Both me and my partner have D.I.D.

We met online, and talked for a while. And then I got the courage to tell him, and he told me he had the same thing, and I guess that just bonded us closer. We were both terrified to be in another relationship because in the past we both had alters who would feel dejected in romantic situations and would sabatoge relationships.

But we've been together for almost 5 years now, we live together, and have had hard times and great times. And we've done a lot of healing just being together and sharing our past experiences.

It's really the best thing that ever happened to me, meeting him.
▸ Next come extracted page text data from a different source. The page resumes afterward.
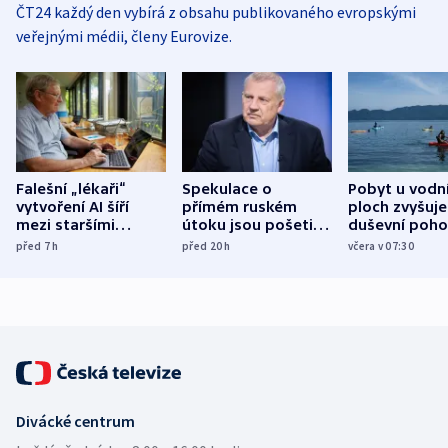
ČT24 každý den vybírá z obsahu publikovaného evropskými
veřejnými médii, členy Eurovize.
Falešní „lékaři“
Spekulace o
Pobyt u vodn
vytvoření AI šíří
přímém ruském
ploch zvyšuje
mezi staršími
útoku jsou pošetilé,
duševní poho
Poláky nebezpečné
míní estonský
ukázala
před 7
h
před 20
h
včera v 07:30
zdravotní rady
bezpečnostní
mezinárodní 
expert
Divácké centrum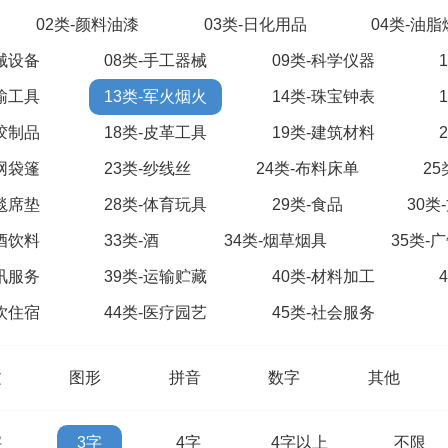
02类-颜料油漆
03类-日化用品
04类-油
机械设备
08类-手工器械
09类-科学仪器
运输工具
13类-军火烟火
14类-珠宝钟表
橡胶制品
18类-皮革工具
19类-建筑材料
绳网袋篷
23类-纱线丝
24类-布料床单
2
地毯席垫
28类-体育玩具
29类-食品
30类
啤酒饮料
33类-酒
34类-烟草烟具
35类-
通讯服务
39类-运输贮藏
40类-材料加工
餐饮住宿
44类-医疗园艺
45类-社会服务
文
图形
拼音
数字
其他
字
3字
4字
4字以上
不限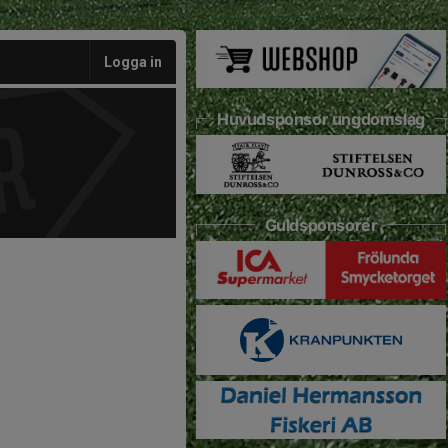
Logga in
Huvudsponsor ungdomslag
Guldsponsorer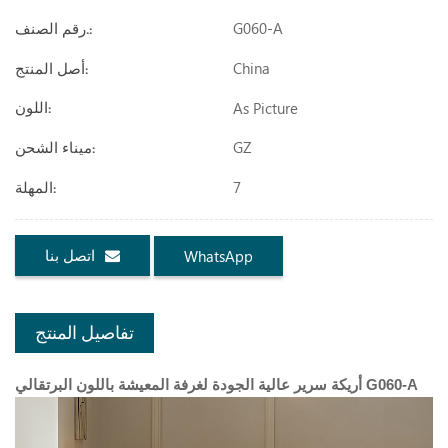
G060-A
رقم الصنف.:
China
أصل المنتج:
As Picture
اللون:
GZ
ميناء الشحن:
7
المهلة:
اتصل بنا
WhatsApp
تفاصيل المنتج
أريكة سرير عالية الجودة لغرفة المعيشة باللون البرتقالي G060-A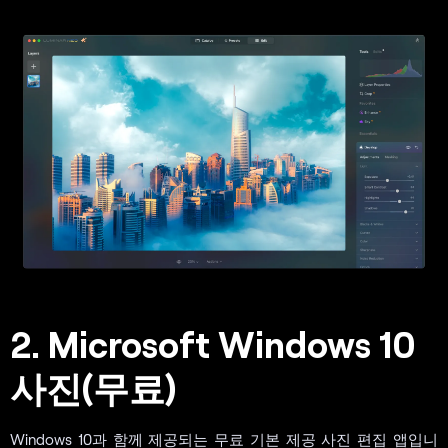
2. Microsoft Windows 10
사진(무료)
Windows 10과 함께 제공되는 무료 기본 제공 사진 편집 앱입니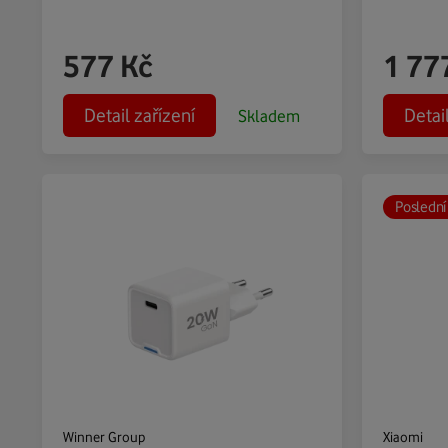
577
Kč
1 77
Detail zařízení
Detai
Skladem
Poslední
Winner Group
Xiaomi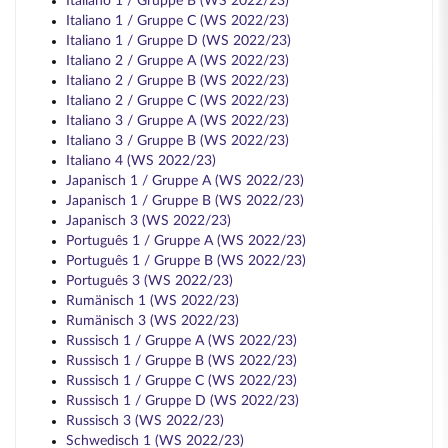
Italiano 1 / Gruppe B (WS 2022/23)
Italiano 1 / Gruppe C (WS 2022/23)
Italiano 1 / Gruppe D (WS 2022/23)
Italiano 2 / Gruppe A (WS 2022/23)
Italiano 2 / Gruppe B (WS 2022/23)
Italiano 2 / Gruppe C (WS 2022/23)
Italiano 3 / Gruppe A (WS 2022/23)
Italiano 3 / Gruppe B (WS 2022/23)
Italiano 4 (WS 2022/23)
Japanisch 1 / Gruppe A (WS 2022/23)
Japanisch 1 / Gruppe B (WS 2022/23)
Japanisch 3 (WS 2022/23)
Português 1 / Gruppe A (WS 2022/23)
Português 1 / Gruppe B (WS 2022/23)
Português 3 (WS 2022/23)
Rumänisch 1 (WS 2022/23)
Rumänisch 3 (WS 2022/23)
Russisch 1 / Gruppe A (WS 2022/23)
Russisch 1 / Gruppe B (WS 2022/23)
Russisch 1 / Gruppe C (WS 2022/23)
Russisch 1 / Gruppe D (WS 2022/23)
Russisch 3 (WS 2022/23)
Schwedisch 1 (WS 2022/23)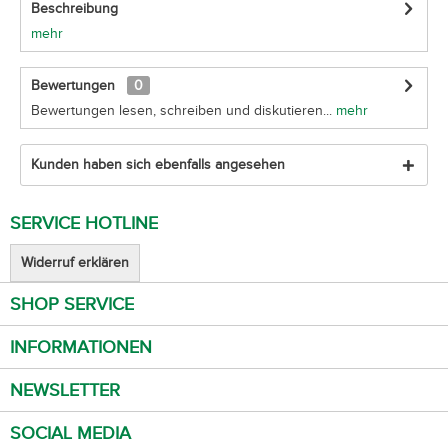
Beschreibung
mehr
Bewertungen
0
Bewertungen lesen, schreiben und diskutieren...
mehr
Kunden haben sich ebenfalls angesehen
SERVICE HOTLINE
Widerruf erklären
SHOP SERVICE
INFORMATIONEN
NEWSLETTER
SOCIAL MEDIA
I think, we've both counted, looking back at old pictures and diaries and whatnot, that we each of us has well over 60 alters each.

So, it can get a little hectic at times, trying to decide "Oh well so and so wants time out with the body, and so and so and blah dont get along well" So we've had conflicting situations.

But the cool thing about it is, for every person inside me, he has a person for them. So really it's like falling in love over and over.

Some small advice: If either of you feel vulerable or triggered and you get in an arguement or something, just let it work its-self out

There were many times where we both felt like calling it quits because two people healing at the same time can be a power struggle sometimes.

But I know in the DEPTHS OF MY HEART, that I love him too much to ever leave, and no one else could ever have or give the understanding we have between us.

Good luck in your relationship I wish you both well!